All entries are to be transcribed verbatim, but images are not carried over.

=== Section Start ===

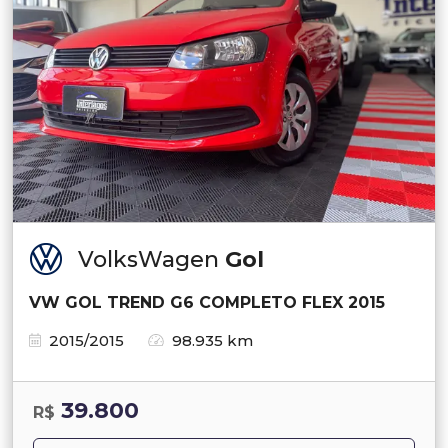
VolksWagen
Gol
VW GOL TREND G6 COMPLETO FLEX 2015
2015/2015
98.935 km
39.800
R$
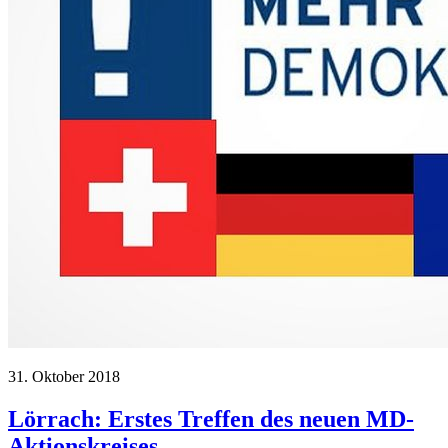
31. Oktober 2018
Lörrach: Erstes Treffen des neuen MD-
Aktionskreises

=== Section End ===

▶ [Response area]:
VolksWagen
Gol
VW GOL TREND G6 COMPLETO FLEX 2015
2015/2015
98.935 km
39.800
R$
31. Oktober 2018
Lörrach: Erstes Treffen des neuen MD-
Aktionskreises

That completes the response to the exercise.